Historia kolonialna Polski – czy mogliśmy być takim imperium jak kraje Zachodu?

Polskie kolonie – ta fraza brzmi dość surrealistycznie. Wydawałoby się, że nasz kraj nigdy nie miał w posiadaniu żadnej kolonii. Historia pokazuje jednak parę epizodów, kiedy ocieraliśmy się o bycie państwem kolonialnym, ale w o wiele mniejszej skali niż kraje Europy Zachodniej.
Pochód wojsk kolonialnych z okazji zjazdu Ligi Morskiej i Kolonialnej / źródło: Narodowe Archiwum Cyfrowe, domena publiczna

Pochód wojsk kolonialnych z okazji zjazdu Ligi Morskiej i Kolonialnej / źródło: Narodowe Archiwum Cyfrowe, domena publiczna

Początki kolonialnej kariery Rzeczypospolitej miały miejsce jeszcze w XVII wieku, chociaż nie brali w nich udziału bezpośrednio Polacy, a Łotysze i Niemcy zamieszkujący Księstwo Kurlandii i Semigalii będące ówczesnym lennem Rzeczypospolitej Obojga Narodów.

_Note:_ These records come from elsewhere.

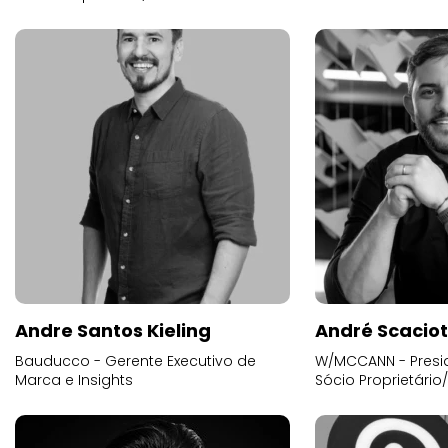
Andre Santos Kieling
André Scacio
Bauducco - Gerente Executivo de
W/MCCANN - Presid
Marca e Insights
Sócio Proprietário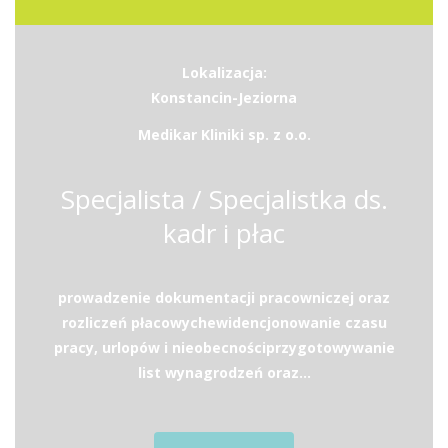
Lokalizacja:
Konstancin-Jeziorna
Medikar Kliniki sp. z o.o.
Specjalista / Specjalistka ds.
kadr i płac
prowadzenie dokumentacji pracowniczej oraz
rozliczeń płacowychewidencjonowanie czasu
pracy, urlopów i nieobecnościprzygotowywanie
list wynagrodzeń oraz...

Książę Jakub Kettler, który w czasach młodości zwiedził Niemcy, Francję, Anglię i Holandię, objął rządy w Kurlandii i Semigalii w I poł. XVII wieku.

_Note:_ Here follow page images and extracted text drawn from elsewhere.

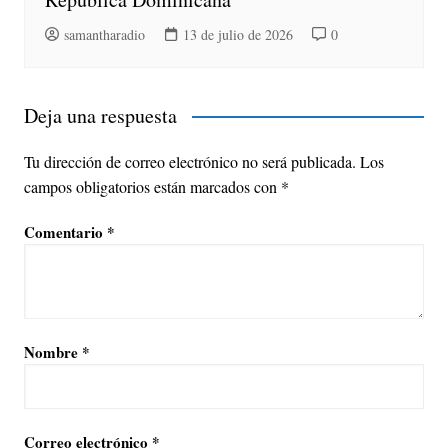
samantharadio
13 de julio de 2026
0
Deja una respuesta
Tu dirección de correo electrónico no será publicada.
Los
campos obligatorios están marcados con
*
Comentario
*
Nombre
*
Correo electrónico
*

Czytaj też: Trudne sąsiedztwo, czyli o Rzeczpospolitej i Turcji Osmańskiej

Zainspirowany dokonaniami państw Europy Zachodniej oraz widząc rozwój Holandii w prowadzeniu handlu morskiego, podjął się śmiałego planu utworzenia kolonii handlowej w Nowym Świecie. Początkowo próbował przekonać do pomysłu króla Władysława IV Wazę, ale nie uzyskał żadnego wsparcia. Tym samym niejako na własną rękę postanowił założyć własną faktorię.

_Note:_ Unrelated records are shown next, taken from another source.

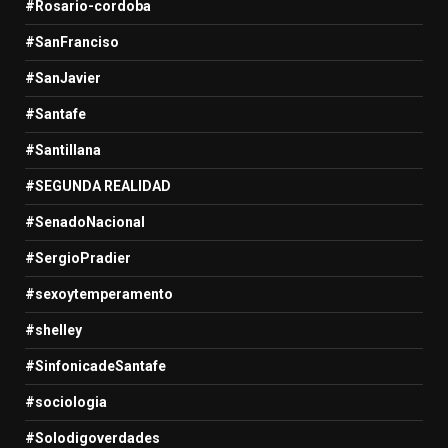
#Rosario-cordoba
#SanFranciso
#SanJavier
#Santafe
#Santillana
#SEGUNDA REALIDAD
#SenadoNacional
#SergioPradier
#sexoytemperamento
#shelley
#SinfonicadeSantafe
#sociologia
#Solodigoverdades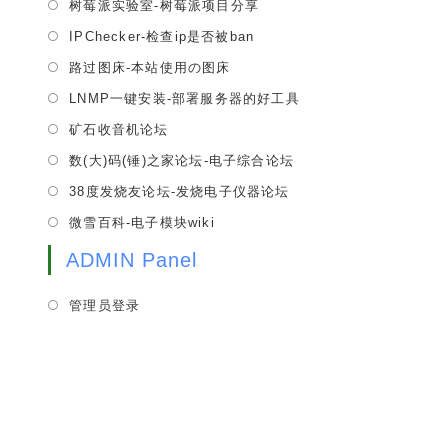
tab
Opens
树莓派实验室-树莓派项目分享
new
a
in
tab
Opens
IPChecker-检查ip是否被ban
new
a
in
tab
Opens
路过图床-本站使用の图床
new
a
in
tab
Opens
LNMP一键安装-部署服务器的好工具
new
a
in
tab
Opens
矿石收音机论坛
new
a
in
tab
Opens
数(大)码(锤)之家论坛-电子综合论坛
new
a
in
tab
Opens
38度发烧友论坛-发烧电子仪器论坛
new
a
in
tab
Opens
微雪百科-电子模块wiki
new
a
in
tab
new
ADMIN Panel
a
tab
new
管理员登录
tab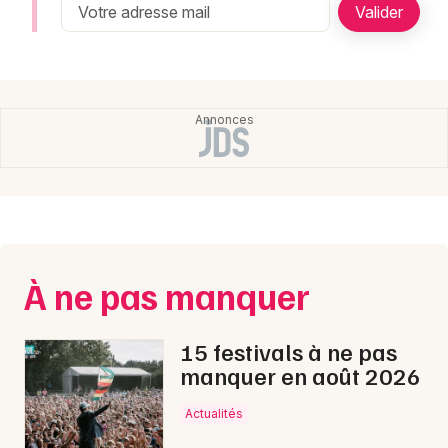
Newsletter des sorties
Artistes en tournée
Actualités
Magazine
À ne pas manquer
15 festivals à ne pas
Choisir mes départements
manquer en août 2026
Actualités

Wyspa Kunta Kinteh, gdzie w XVII osadnicy kurlandzcy założyli fort / źródło: Tjeerd Wiersma, Wikimedia Commons, CC BY 2.0

Księstwo Kurlandii i Semigalii a pierwsze próby kolonizacji w Gambii i na Tobago

Pod protekcją Anglii w 1651 roku utworzono pierwsze kolonie u ujścia rzeki Gambii. Forty powstały na wyspach św. Andrzeja i św. Marii. Ta pierwsza obecnie nazywa się Kinta Kunteh na cześć bohatera powieście „Korzenie – Saga amerykańskiej rodziny”, której autorem jest amerykański pisarz o gambijskich korzeniach, Alex Haley. Pozostałości XVII-wiecznego fortu zachowały się do dzisiaj, a wyspę wpisano w 2003 roku na listę Światowego Dziedzictwa UNESCO.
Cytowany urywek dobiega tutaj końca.